Смерть еще раз придет за тобой, покуда не минуешь ты узких врат, а дотоле не испытаешь огненного крещения в купели мук и отчаяния. Ты сам так хотел.
А потом душа твоя войдет в уготованное мною царство, подобно птице, взмывающей в вечную зарю…
Клинкербогк видел перед собой лик, словно отлитый из зеленого золота, и этот лик занимал собою все небо. И он вспомнил о тех временах, когда еще отроком, желая помочь приготовить тропы тем, кто придет вслед за ним, дал молитвенный обет – он не сделает больше ни шага на духовной стезе, если только Властелин судьбы не возложит на него бремя всего мира.
Человек с зеленым ликом исчез.
Клинкербогк стоял впотьмах и прислушивался к гулкому, но уже затихающему грохоту, пока тот вовсе не замер, будто по ухабистой дороге пронеслась поглощенная далью колымага. Мало-помалу он приходил в себя, сновидение все больше стиралось в памяти, и старик осознал, что стоит на полу своей мансарды и держит в руке окровавленное шило.

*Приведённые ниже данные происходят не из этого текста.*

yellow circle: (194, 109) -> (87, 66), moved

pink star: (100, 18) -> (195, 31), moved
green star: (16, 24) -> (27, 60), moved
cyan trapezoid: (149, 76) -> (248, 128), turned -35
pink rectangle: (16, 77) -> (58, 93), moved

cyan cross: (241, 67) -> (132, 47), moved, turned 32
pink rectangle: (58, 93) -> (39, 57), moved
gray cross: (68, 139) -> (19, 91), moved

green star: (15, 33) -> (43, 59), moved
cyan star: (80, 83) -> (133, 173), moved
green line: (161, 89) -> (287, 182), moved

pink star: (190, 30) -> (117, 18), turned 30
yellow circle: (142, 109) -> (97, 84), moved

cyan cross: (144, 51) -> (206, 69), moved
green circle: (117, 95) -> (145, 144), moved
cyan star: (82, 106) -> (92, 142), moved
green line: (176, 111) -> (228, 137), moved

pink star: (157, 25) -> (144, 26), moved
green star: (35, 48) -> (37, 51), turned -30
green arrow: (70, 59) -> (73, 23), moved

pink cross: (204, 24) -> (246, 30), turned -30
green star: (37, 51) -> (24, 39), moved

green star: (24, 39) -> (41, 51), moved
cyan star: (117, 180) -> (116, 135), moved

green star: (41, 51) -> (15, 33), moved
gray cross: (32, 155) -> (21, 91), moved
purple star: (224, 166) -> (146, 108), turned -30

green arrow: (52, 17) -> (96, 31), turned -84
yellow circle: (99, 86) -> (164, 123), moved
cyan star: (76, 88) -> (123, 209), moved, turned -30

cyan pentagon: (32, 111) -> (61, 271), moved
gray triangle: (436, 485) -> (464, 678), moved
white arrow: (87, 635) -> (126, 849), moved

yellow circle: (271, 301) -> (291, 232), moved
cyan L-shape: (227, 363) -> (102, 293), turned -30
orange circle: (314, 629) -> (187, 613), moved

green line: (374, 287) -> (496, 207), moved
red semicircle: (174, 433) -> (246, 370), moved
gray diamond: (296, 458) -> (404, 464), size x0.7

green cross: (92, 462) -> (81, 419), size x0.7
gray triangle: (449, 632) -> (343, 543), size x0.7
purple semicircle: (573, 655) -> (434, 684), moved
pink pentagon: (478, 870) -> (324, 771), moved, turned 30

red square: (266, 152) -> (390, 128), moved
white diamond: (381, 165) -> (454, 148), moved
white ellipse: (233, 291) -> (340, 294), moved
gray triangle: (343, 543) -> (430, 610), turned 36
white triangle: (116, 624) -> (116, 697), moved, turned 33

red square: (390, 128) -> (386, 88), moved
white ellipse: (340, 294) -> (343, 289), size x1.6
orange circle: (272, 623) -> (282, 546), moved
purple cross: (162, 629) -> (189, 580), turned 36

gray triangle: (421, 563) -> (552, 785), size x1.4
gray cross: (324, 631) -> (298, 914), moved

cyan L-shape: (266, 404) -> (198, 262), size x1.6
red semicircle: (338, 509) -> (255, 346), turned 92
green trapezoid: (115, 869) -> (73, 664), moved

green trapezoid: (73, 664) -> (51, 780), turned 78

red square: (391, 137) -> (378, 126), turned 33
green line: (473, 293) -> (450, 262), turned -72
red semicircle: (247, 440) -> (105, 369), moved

Фитиль оплывшей свечи уже дотлевал, и слабые неровные отсветы ложились на лицо маленькой Катье, которая лежала заколотой на старом потертом диване.
Клинкербогк обезумел от беспредельного отчаяния.
Он хотел вонзить шило себе в грудь, но рука не слушалась. Он готов был завыть зверем, но челюсти свела судорога, и он не мог открыть рот. Он порывался расшибить голову о стену, но его ноги так обмякли, точно им перебили кости.
Бог, которому он истово молился всю жизнь, обратил к нему свой лик, но только – превратившийся в дьявольскую харю.
Старик доковылял до двери, чтобы позвать кого-нибудь на помощь, и тщетно дергал за ручку, пока не упал без сил – дверь была заперта. Потом он как-то добрался до окна, распахнул его и хотел крикнуть Сваммердама, но тут небо заслонила черная физиономия с вытаращенными глазами.
Взобравшийся по цепи негр ввалился в комнату.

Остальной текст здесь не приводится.